# TASK STATEMENT
Output exactly those lines of the data that lie between the line containing "Een fijn idee: bij" and the final line, both ends counted.

Extracted page text data

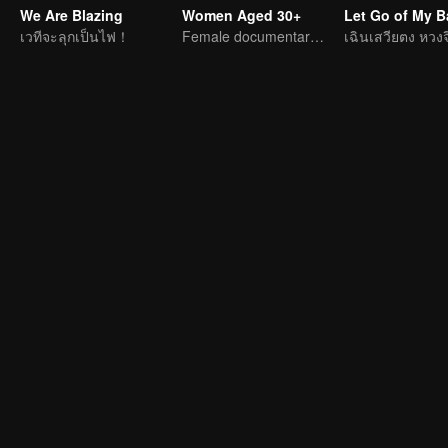
We Are Blazing
Women Aged 30+
เวทีจะลุกเป็นไฟ！
Female documentary talk show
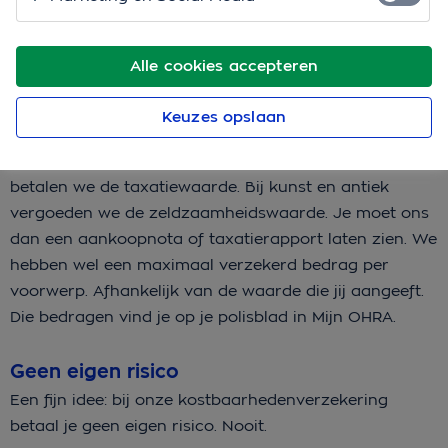
Wat je van ons terugkrijgt
Alle cookies accepteren
Bij schade, diefstal of verlies van kostbare spullen krijg
je vaak de nieuwwaarde vergoed. Dat is het bedrag
Keuzes opslaan
waarmee je een vergelijkbaar sieraad, instrument of
camera kunt kopen. Zijn je spullen getaxeerd? Dan
betalen we de taxatiewaarde. Bij kunst en antiek
vergoeden we de zeldzaamheidswaarde. Je moet ons
dan een aankoopnota of taxatierapport laten zien. We
hebben wel een maximaal verzekerd bedrag per
voorwerp. Afhankelijk van de waarde die jij aangeeft.
Die bedragen vind je op je polisblad in Mijn OHRA.
Geen eigen risico
Een fijn idee: bij onze kostbaarhedenverzekering
betaal je geen eigen risico. Nooit.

# REPLY
Een fijn idee: bij onze kostbaarhedenverzekering
betaal je geen eigen risico. Nooit.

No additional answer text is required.